Aspose.Word can't detect fileformat via stream

Hi Team

When we pass a PDF stream as byte[] content and LoadFormat as docx it wont throw error. Instead it return incorrect pagecount.

private int GetWordDocumentPageCount(byte[] content, LoadFormat format, string filename)
{
    try
    {
        int pageCount = 0;

        using (MemoryStream filestream = new MemoryStream(content))
        {
            filestream.Position = 0;
            LoadOptions op = new LoadOptions();
            op.Encoding = System.Text.Encoding.Default;
            op.LoadFormat = format;

            Aspose.Words.Document WordDocument = new Document(filestream, op);

            pageCount = WordDocument.PageCount;
        }
        return pageCount;
    }
    catch (Exception ex)
    {
        Log.Error("GetWordDocumentPageCount Error {Error} Inner Ex {InnerEx}", ex.Message, ex.InnerException?.Message);

        throw new Exception("File is corrupted or File extention is incorrect. Filename: " + filename);
    }
}

@Gpatil This is expected behavior. If load format is specified explicitly, Aspose.Words tries to load the document with the specified load format, but if format is specified improperly, Aspose.Words loads the document with auto detecting load format.
Regarding incorrect document layout. Please note, Aspose.Words is designed to work with MS Word documents.
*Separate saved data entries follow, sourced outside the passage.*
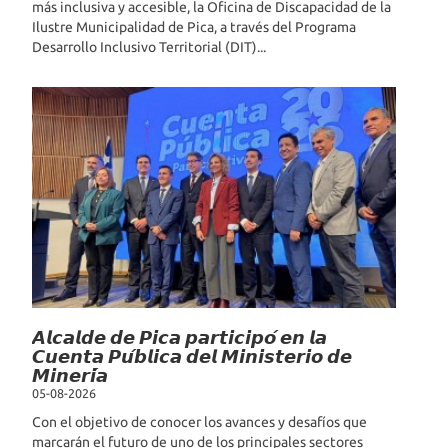
más inclusiva y accesible, la Oficina de Discapacidad de la
Ilustre Municipalidad de Pica, a través del Programa
Desarrollo Inclusivo Territorial (DIT)...
𝘼𝙡𝙘𝙖𝙡𝙙𝙚 𝙙𝙚 𝙋𝙞𝙘𝙖 𝙥𝙖𝙧𝙩𝙞𝙘𝙞𝙥𝙤́ 𝙚𝙣 𝙡𝙖
𝘾𝙪𝙚𝙣𝙩𝙖 𝙋𝙪́𝙗𝙡𝙞𝙘𝙖 𝙙𝙚𝙡 𝙈𝙞𝙣𝙞𝙨𝙩𝙚𝙧𝙞𝙤 𝙙𝙚
𝙈𝙞𝙣𝙚𝙧𝙞́𝙖
05-08-2026
Con el objetivo de conocer los avances y desafíos que
marcarán el futuro de uno de los principales sectores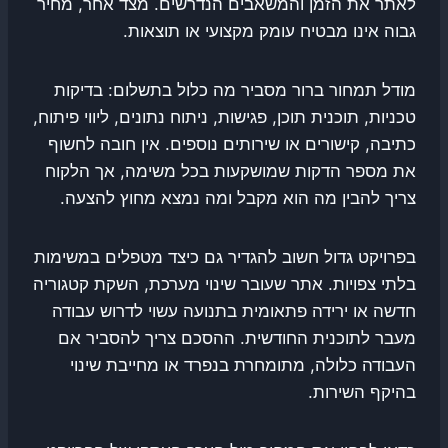
לאתר את הזמן והמשאבים הנדרשים. מצד אחר, מחיר
גבוה אינו מבטיח עומק מקצועי או תוצאות.
מודל תמחור ברור מסביר מה כלול בתשלום: בדיקות
טכניות, תוכנית תוכן, פגישות, ניתוח נתונים, ליווי פיתוח,
כתיבה, קישורים או שירותים נוספים. אין חובה לחשוף
את מספר הדקות שמושקעות בכל משימה, אך הלקוח
צריך להבין מה הוא מקבל ומה נמצא מחוץ להצעה.
בפרויקט גדול חשוב להגדיר גם כיצד מטפלים במשימות
בלתי צפויות. אתר שעובר שינוי מערכת, השקת קטגוריה
חדשה או ירידה פתאומית בתנועה עשוי לדרוש עבודה
מעבר לתוכנית החודשית. ההסכם צריך להסביר אם
העבודה כלולה, מתומחרת בנפרד או מחייבת שינוי
בהיקף השירות.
MS Word documents are flow documents and they have structure very similar to Aspose.Words Document Object Model. On the other hand PDF documents are fixed page format documents . While loading PDF document, Aspose.Words converts Fixed Page Document structure into the Flow Document Object Model. Unfortunately, such conversion does not guaranty 100% fidelity.

Hi @alexey.noskov
I understand. In our case we are allowing user to send the stream and filename but in certain scenarios user send pdf file in stream but the filename is not present.
Is their any way possible for any of the aspose api which can Identify file format, by using the incoming stream.

@Gpatil You can use FileFormatUtil to detect document format using Aspose.Words. For example:

FileFormatInfo info = FileFormatUtil.DetectFileFormat(inputStream);
Console.WriteLine(info.LoadFormat);
1 Like